En bref
- Regardez les lumens, pas les watts
- La couleur se lit en Kelvin
- Variateur et chaleur peuvent poser problème
Les LED ont changé une habitude simple, acheter une ampoule. Avant, on regardait surtout la puissance. Aujourd’hui, ce réflexe vous envoie vite sur le mauvais produit.
Les watts ne vous diront presque rien
Pour une LED, les watts mesurent d’abord la consommation électrique, pas la luminosité. C’est là que beaucoup se trompent encore. Si vous cherchez un équivalent à une vieille ampoule à incandescence de 60 W, vous tomberez souvent sur une LED qui consomme entre 6 et 12 W seulement.
Le bon repère, ce sont les lumens. C’est eux qui indiquent la quantité réelle de lumière produite. Et non, il n’existe pas de petite règle propre pour convertir les watts d’une incandescente en watts de LED. Mieux vaut donc estimer vos besoins en lumens avant l’achat.
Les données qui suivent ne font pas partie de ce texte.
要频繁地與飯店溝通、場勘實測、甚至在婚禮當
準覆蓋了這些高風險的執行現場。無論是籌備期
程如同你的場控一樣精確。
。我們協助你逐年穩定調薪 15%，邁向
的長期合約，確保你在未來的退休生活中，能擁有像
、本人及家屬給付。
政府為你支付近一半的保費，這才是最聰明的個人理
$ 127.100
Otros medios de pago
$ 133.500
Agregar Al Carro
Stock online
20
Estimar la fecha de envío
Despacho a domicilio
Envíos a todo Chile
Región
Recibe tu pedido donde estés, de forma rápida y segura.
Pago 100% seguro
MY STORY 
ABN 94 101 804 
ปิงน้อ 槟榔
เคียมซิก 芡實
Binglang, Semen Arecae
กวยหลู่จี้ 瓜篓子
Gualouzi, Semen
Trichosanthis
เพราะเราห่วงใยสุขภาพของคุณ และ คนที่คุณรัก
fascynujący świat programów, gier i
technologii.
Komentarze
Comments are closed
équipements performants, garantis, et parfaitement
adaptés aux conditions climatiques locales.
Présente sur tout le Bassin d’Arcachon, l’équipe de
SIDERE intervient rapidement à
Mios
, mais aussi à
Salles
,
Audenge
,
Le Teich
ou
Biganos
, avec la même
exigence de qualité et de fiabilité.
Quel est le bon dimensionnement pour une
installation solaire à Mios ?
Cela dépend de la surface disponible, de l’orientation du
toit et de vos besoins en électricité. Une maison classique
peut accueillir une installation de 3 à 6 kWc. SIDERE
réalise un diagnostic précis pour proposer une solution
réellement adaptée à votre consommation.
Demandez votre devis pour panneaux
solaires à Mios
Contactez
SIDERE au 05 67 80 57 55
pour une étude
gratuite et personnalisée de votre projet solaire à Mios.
La vraie question ensuite, c’est la couleur
Toutes les LED n’éclairent pas de la même façon. Certaines tirent vers un jaune proche des anciennes ampoules, d’autres vers un blanc beaucoup plus net, presque clinique. Pour une pièce à vivre, on vise souvent un blanc chaud. Pour un bureau ou une cuisine, un blanc plus froid peut avoir du sens.
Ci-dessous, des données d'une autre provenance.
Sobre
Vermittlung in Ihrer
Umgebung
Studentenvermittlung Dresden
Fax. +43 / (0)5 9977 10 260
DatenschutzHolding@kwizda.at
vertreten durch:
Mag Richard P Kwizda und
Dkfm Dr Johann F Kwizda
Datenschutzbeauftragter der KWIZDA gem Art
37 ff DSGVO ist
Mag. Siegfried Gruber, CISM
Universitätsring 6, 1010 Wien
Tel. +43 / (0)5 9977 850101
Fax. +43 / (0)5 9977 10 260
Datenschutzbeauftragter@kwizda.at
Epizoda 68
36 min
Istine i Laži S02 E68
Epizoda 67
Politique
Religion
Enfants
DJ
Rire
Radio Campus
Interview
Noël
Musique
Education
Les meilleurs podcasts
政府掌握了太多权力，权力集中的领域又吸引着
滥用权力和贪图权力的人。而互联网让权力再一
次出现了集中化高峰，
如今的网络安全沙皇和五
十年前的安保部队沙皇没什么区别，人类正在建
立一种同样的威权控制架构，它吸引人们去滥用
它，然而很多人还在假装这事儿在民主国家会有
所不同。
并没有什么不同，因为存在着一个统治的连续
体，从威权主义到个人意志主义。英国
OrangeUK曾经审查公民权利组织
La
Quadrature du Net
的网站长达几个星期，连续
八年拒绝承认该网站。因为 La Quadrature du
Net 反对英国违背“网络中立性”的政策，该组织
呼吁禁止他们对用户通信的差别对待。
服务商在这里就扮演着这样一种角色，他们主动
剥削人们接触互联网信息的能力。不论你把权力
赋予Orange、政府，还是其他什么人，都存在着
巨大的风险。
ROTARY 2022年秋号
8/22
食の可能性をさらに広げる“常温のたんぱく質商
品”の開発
Cette différence se lit en Kelvin. Une lumière autour de 2 700 à 3 500 K reste proche d’une incandescente. À partir de 5 000 K, on bascule vers un rendu plus froid, plus proche de la lumière du jour. Et si vous voulez aller plus loin, les modèles connectés comme Philips Hue ouvrent aussi la porte aux couleurs et au contrôle vocal.
Plus chère à l’achat, bien moins coûteuse après
Oui, une LED coûte plus cher qu’une incandescente. Mais l’écart s’est franchement réduit, on en trouve désormais à moins de 5 €. Surtout, la différence se rattrape vite sur la facture.
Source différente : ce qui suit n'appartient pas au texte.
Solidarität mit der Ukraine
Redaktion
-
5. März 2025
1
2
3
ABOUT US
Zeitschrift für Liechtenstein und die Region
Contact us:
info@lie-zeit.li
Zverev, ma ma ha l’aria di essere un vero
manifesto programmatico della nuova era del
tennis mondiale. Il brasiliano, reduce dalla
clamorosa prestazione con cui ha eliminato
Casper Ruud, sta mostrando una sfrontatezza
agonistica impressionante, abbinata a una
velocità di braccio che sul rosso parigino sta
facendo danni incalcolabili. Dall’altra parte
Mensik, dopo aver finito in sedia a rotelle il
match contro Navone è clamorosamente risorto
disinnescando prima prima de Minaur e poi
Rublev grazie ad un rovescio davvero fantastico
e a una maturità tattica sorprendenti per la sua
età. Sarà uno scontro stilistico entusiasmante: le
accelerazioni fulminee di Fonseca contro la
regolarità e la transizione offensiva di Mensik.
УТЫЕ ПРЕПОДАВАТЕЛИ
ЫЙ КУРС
Une ampoule à incandescence de 60 W utilisée trois heures par jour revient à environ 6 ou 7 € par an. Une LED offrant une luminosité comparable, avec 8 W, tourne autour de 1 € par an. Résultat ? Elle consomme moins, chauffe moins et dure plus longtemps. Certaines peuvent même se piloter à distance, ce qui n’est pas gadget quand on a déjà une maison connectée.
Variateur, compatibilité, ventilation : les détails qui comptent
Toutes les LED ne fonctionnent pas avec un variateur classique. Il faut vérifier la mention dimmable, sinon vous risquez l’incompatibilité. Le plus simple reste de tester une ampoule d’un constructeur reconnu chez vous avant d’en acheter plusieurs. Si la variation d’intensité est centrale pour vous, les ampoules connectées ont souvent leur propre système et évitent ce souci.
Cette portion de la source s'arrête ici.